A changing world of work requires new approaches to the development of occupational frameworks, and the need for The need for a Sustainable World an opportunity to make SDGs an integral part of those frameworks. The REPAIR (innovative) approach is twofold:
- apply the lessons learned from modern mapping techniques to create lively occupational/practice/competency maps
- make the reflexion on SDGs an integral part of the process to create forward looking occupational/practice/competency maps
If we look at road maps, Google Maps and Open Street Maps have very little in common with yesterday’s paper maps. “I honestly think we’re seeing a more profound change, for map-making, than the switch from manuscript to print in the Renaissance,” University of London cartographic historian Jerry Brotton told the Sydney Morning Herald. ”That was huge. But this is bigger.” No such things could be said from the way we are building competency and qualification frameworks.

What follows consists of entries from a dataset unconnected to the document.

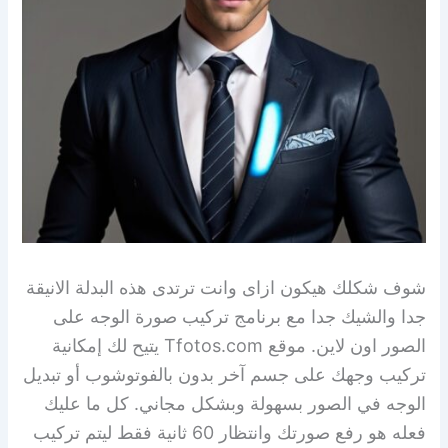
شوف شكلك هيكون ازاى وانت ترتدى هذه البدلة الانيقة
جدا والشيك جدا مع برنامج تركيب صورة الوجه على
الصور اون لاين. موقع Tfotos.com يتيح لك إمكانية
تركيب وجهك على جسم آخر بدون بالفوتوشوب أو تبديل
الوجه في الصور بسهولة وبشكل مجاني. كل ما عليك
فعله هو رفع صورتك وانتظار 60 ثانية فقط ليتم تركيب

If we look at competency frameworks as “competency maps” describing an occupational “territory”, the process and technologies used for establishing those maps have not changed much since the 50’s. Digital maps are being established by the collection of data provided directly by the users, their navigation systems and other sensors. It is about harnessing the crowd’s intelligence through feedback loops: the map is created/updated by using the map itself. The old process of building maps from aerial photography and drawing boards has been supplanted by the capture of real time information. The digital map is both the outcome of a process (using it) and the enabler of this process.